Wanted Women
What the West can learn from two fiercely intelligent Muslim women who took opposing paths in life.
How do two women – both in their 30s, highly intelligent, and raised as Muslims – develop radically different ideas about militant Islam and its treatment of women?
This was the question journalist Deborah Scroggins set out to answer in Wanted Women, her six-year investigation into the lives of Pakistani neuroscientist Aafia Siddiqui and Dutch-Somali politician Ayaan Hirsi Ali. In “Wanted Women,” Scroggins (who is also the author of the award-winning 2002 “Emma’s War,” about a British relief worker who married a Sudanese warlord), covers events from before the bombing of the World Trade Center in 1993 up through the terrorist attacks on 9/11 and on to the present. She provides readers with a behind-the-scenes look at the war on terror as seen through the lives of two women who played prominent yet deeply contrasting roles in that war.
Scroggins’s exploration began after reading the headlines about the beheading of Dutch filmmaker Theo van Gogh. Van Gogh’s murder was directly linked to a controversial film, “Submission,” which portrayed fictional Muslim women discussing the “rapes, beatings, and incest they have suffered at the hands of Muslim men.” Van Gogh had directed the movie and Hirsi Ali had written it.
Scroggins was already on assignment to investigate the mysterious and brilliant Siddiqui for possible connections to Al Qaeda.

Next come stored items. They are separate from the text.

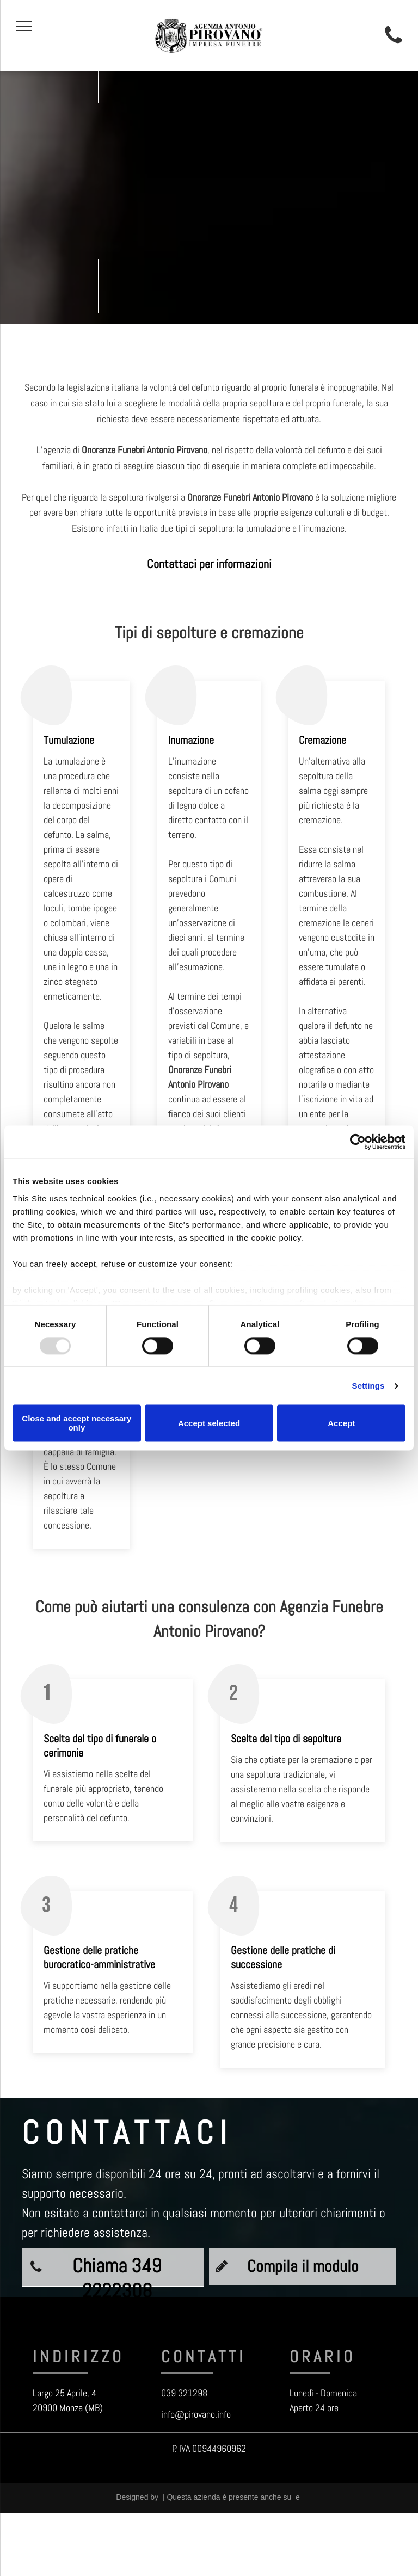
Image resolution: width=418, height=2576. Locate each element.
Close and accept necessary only (76, 1423)
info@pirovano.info (196, 2414)
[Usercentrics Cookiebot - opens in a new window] (357, 1141)
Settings (368, 1385)
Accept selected (209, 1423)
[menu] (24, 26)
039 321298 (184, 2393)
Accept (341, 1423)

Scroggins couldn’t help noticing a “weird symmetry” to the lives of Siddiqui and Hirsi Ali. “They were opposites, yet related,” Scroggins writes. “Like the bikini and the burka....”
Written in alternating chapters (a device that disrupts the continuous flow of each woman’s personal story), Scroggins examines the public and private lives of Hirsi Ali and Siddiqui from birth to near present-day. Although both women grew up in Islamic households, their lives took vastly different routes. Siddiqui was raised “to be a hero of Islam” and did not fail in her promises. Her parents sent her to the United States to receive a doctorate in neuroscience so she might become a “true mujahida” – an educated Muslim woman, following the “model of the Prophet Mohammad’s wives.”
Throughout her years of schooling and after, Siddiqui was more and more drawn to fundamentalist Islam and began working closely with members of Al Qaeda and the Taliban in both the US and Pakistan. When she married one of the principal plotters of 9/11, Siddiqui landed on the FBI’s Most Wanted list. She was finally captured and convicted of murder in 2010.
Meanwhile, Hirsi Ali fled her native Somalia to live in Holland, first as a refugee, then as a member of society with A-list status. The freedom to do as she pleased after 20-plus years of life under the control of others led Hirsi Ali to adopt Western ways of dress and culture. She “had a very clear vision of what she wanted to achieve”: a career, money, and a life involving politics.
Through hard work and a good education, Hirsi Ali rose in the political chain of command in Holland to become a member of parliament. With her position of power, she was able to denounce the extremist Islamic practices that prevented women from being able “to dress as they pleased, to marry whom they chose, and to travel, work, and generally order their lives without male permission.”
“Submission” caused a huge stir in Holland and around the world, bringing Hirsi Ali acclaim in the West and death threats from her fellow Muslims. Likewise, her autobiography, “Infidel,” received rave reviews in the West and deep criticism from some Muslims.
Scroggins herself takes a bleak view of Hirsi Ali’s fierce criticisms of extremist Muslim practices. If Siddiqui consciously provoked religion-based violence, Scroggins implies, Hirsi Ali did so unconsciously, by inciting hatred toward Muslims.
The exhaustive research Scroggins did into the lives of her two subjects adds multiple levels to her narrative. “Wanted Women” reads like a mystery as one event unfolds into another. Lies, death threats, battles over the need for bodyguards, secret marriages, and disappearances that extend for years add to the intrigue. Meanwhile graphic details of female genital mutilation, beheadings, and torture force readers to question the role of Islamic extremism in the lives of women.
Thought-provoking and thorough, Scroggins’s comprehensive book offers a unique perspective on the tensions between Islam and the West as seen through the life stories of two very different and influential women.
Lee E. Cart is a freelance writer and book reviewer living in Maine.